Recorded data
^^^^^^^^^^^^^^^^

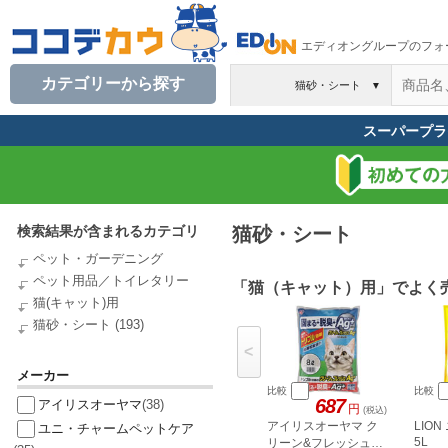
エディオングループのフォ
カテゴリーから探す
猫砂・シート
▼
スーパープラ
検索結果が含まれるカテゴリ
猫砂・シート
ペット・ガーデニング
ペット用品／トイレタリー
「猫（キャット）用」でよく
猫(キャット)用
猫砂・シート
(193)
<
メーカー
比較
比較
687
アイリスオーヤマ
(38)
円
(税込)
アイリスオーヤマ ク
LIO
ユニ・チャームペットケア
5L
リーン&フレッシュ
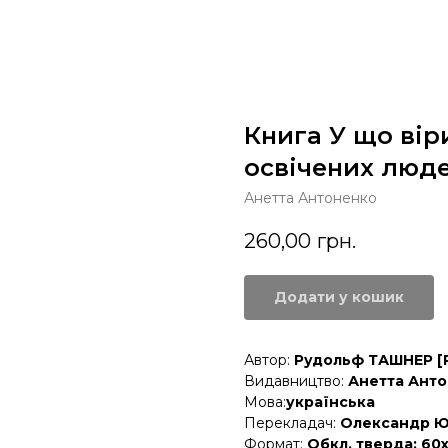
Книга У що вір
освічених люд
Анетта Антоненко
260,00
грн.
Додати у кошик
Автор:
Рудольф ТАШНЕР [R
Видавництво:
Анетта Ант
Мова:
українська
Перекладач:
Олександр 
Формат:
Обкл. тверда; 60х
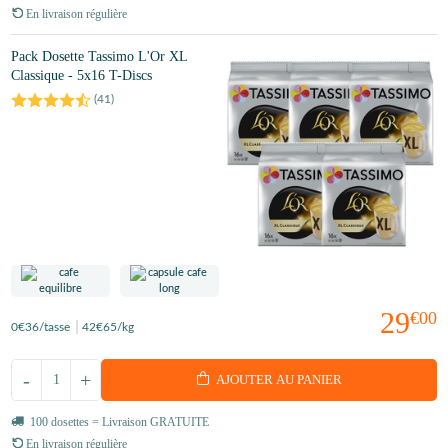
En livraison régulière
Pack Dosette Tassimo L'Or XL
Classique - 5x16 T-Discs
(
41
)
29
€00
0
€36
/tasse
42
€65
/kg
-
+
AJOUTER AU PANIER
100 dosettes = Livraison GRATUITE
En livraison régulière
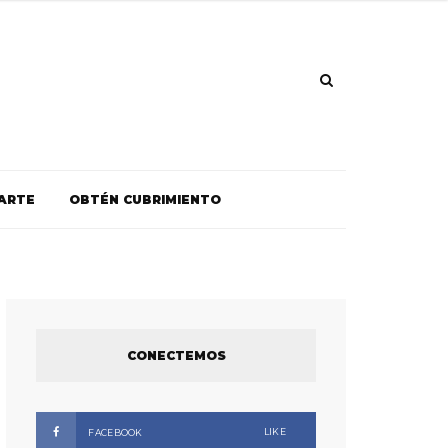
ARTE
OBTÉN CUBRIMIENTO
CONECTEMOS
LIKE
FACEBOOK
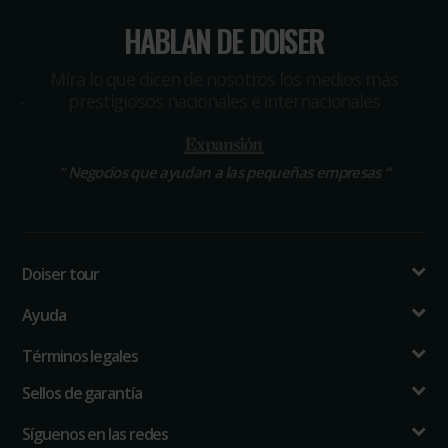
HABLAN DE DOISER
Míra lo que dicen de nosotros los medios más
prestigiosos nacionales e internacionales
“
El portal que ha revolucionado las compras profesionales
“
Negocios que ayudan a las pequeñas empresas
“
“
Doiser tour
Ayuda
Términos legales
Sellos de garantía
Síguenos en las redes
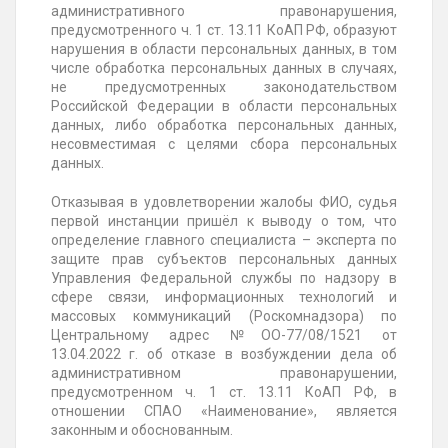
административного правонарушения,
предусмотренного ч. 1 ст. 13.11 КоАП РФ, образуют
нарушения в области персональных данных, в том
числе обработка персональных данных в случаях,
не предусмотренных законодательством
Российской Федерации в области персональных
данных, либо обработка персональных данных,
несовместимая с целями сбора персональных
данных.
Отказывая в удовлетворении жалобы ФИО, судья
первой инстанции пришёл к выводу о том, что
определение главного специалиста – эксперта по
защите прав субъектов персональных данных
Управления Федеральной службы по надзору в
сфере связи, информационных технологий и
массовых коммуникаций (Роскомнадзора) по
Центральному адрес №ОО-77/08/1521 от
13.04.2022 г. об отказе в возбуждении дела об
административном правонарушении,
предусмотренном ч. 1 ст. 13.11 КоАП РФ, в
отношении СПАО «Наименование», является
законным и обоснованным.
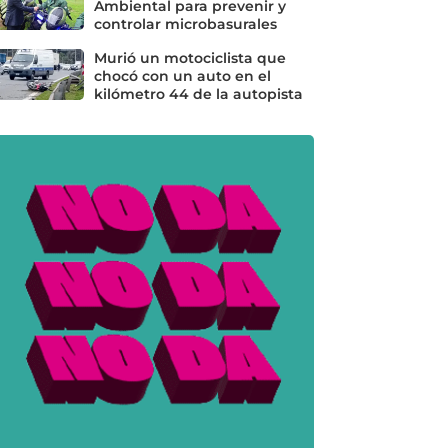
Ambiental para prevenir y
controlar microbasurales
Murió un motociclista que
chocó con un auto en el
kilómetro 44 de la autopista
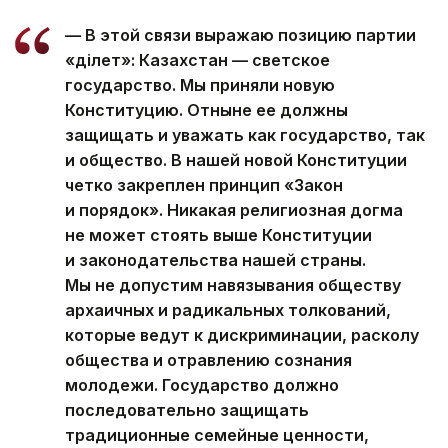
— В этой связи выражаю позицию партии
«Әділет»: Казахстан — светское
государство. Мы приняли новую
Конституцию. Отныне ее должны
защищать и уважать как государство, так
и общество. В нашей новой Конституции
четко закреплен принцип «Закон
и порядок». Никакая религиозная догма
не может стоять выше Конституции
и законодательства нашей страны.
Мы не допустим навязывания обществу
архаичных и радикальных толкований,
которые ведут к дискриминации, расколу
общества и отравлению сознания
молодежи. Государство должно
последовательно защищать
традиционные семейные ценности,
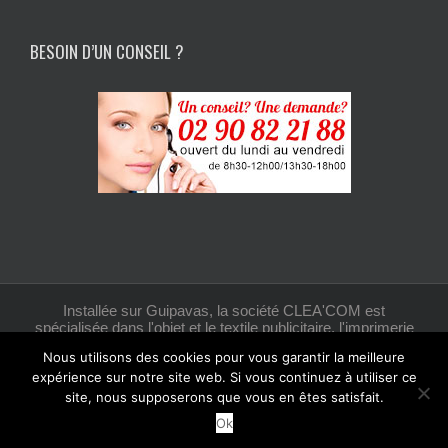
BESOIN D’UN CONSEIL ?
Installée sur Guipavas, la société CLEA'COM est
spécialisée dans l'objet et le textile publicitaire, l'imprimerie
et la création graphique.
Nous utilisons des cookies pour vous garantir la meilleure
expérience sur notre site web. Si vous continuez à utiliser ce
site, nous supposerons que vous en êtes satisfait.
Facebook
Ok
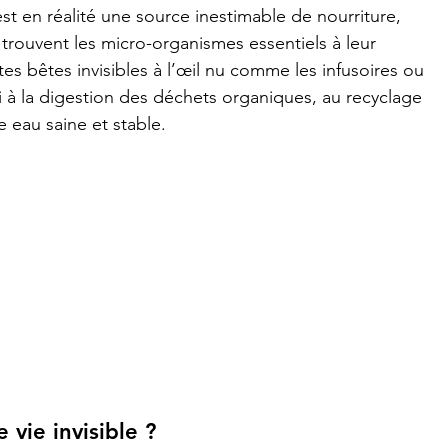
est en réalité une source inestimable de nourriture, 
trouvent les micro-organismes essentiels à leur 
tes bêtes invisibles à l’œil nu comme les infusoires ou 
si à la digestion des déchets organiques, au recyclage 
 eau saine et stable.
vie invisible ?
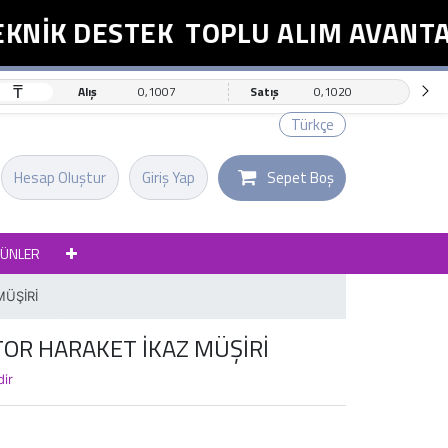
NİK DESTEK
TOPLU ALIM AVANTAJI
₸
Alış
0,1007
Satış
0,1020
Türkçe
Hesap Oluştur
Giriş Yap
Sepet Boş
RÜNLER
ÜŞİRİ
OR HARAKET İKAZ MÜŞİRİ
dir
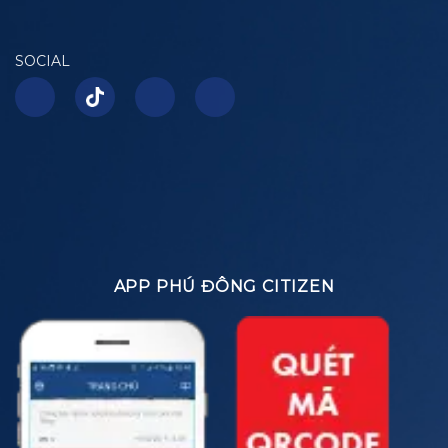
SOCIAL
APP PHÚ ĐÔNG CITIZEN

^^^^^^^^^^^^^^^^

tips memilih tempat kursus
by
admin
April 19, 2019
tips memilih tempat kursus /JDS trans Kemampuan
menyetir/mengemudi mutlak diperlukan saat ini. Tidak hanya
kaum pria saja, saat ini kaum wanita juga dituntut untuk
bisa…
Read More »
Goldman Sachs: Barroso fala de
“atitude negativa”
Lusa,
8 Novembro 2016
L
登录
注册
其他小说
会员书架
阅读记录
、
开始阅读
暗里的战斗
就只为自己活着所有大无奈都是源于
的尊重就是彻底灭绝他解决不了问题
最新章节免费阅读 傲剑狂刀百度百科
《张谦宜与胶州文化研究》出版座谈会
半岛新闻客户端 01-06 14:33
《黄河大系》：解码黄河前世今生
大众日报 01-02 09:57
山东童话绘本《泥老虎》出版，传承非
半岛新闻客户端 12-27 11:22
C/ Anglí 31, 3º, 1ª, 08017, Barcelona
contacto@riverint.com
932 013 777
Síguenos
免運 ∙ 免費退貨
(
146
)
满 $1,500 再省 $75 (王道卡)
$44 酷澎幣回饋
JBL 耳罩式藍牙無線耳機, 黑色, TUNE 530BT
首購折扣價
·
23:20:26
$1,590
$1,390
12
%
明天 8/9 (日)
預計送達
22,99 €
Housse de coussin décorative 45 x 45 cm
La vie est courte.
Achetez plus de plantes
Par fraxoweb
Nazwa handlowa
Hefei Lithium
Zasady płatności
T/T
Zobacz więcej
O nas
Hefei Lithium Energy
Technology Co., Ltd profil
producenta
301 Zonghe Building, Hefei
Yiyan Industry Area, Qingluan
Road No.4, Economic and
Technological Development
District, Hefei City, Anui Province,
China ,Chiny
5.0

^^^^^^^^^^^^^^^^

What to work on: Among the lines above, find those holding "связи" and copy each one.

Task output:
сфере связи, информационных технологий и
— В этой связи выражаю позицию партии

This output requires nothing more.